**Given information**
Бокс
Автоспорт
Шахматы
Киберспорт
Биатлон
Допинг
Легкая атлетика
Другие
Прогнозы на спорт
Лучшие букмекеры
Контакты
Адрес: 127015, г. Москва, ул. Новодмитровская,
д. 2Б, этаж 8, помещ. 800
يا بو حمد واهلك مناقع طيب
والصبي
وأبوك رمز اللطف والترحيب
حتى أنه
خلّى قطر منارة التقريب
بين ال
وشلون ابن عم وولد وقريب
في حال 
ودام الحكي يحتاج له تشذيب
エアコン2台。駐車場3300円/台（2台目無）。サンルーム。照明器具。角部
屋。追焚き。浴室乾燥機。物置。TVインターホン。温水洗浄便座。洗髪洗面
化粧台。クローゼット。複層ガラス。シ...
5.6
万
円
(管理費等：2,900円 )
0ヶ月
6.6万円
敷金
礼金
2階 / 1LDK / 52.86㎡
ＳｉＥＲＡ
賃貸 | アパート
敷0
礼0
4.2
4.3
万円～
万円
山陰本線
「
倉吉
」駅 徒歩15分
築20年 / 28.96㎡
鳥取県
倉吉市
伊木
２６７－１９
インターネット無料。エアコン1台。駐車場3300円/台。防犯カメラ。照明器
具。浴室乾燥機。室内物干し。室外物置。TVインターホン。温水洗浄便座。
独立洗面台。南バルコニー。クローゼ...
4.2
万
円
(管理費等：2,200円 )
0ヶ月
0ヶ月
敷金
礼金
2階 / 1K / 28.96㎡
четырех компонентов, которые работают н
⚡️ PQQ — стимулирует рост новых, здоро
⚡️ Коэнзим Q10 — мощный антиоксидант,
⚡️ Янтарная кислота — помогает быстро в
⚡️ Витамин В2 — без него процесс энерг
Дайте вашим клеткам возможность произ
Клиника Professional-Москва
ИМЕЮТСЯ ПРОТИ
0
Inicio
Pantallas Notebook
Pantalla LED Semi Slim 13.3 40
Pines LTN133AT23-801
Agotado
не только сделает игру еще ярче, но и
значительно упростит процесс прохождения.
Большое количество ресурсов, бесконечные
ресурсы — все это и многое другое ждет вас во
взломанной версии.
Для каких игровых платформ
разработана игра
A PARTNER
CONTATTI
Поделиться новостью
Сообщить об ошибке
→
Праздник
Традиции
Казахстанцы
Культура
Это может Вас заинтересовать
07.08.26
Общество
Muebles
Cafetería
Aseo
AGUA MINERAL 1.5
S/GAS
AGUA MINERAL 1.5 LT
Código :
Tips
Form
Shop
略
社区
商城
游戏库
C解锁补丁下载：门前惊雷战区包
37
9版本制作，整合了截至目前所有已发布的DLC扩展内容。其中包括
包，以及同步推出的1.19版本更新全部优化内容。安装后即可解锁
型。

**Problem to solve**
Set down, unchanged, only those lines above that fall between the line with "Сообщить об ошибке" and the line with "9版本制作，整合了截至目前所有已发布的DLC扩展内容。其中包括", the two end lines included.

**Answer to this exercise**
Сообщить об ошибке
→
Праздник
Традиции
Казахстанцы
Культура
Это может Вас заинтересовать
07.08.26
Общество
Muebles
Cafetería
Aseo
AGUA MINERAL 1.5
S/GAS
AGUA MINERAL 1.5 LT
Código :
Tips
Form
Shop
略
社区
商城
游戏库
C解锁补丁下载：门前惊雷战区包
37
9版本制作，整合了截至目前所有已发布的DLC扩展内容。其中包括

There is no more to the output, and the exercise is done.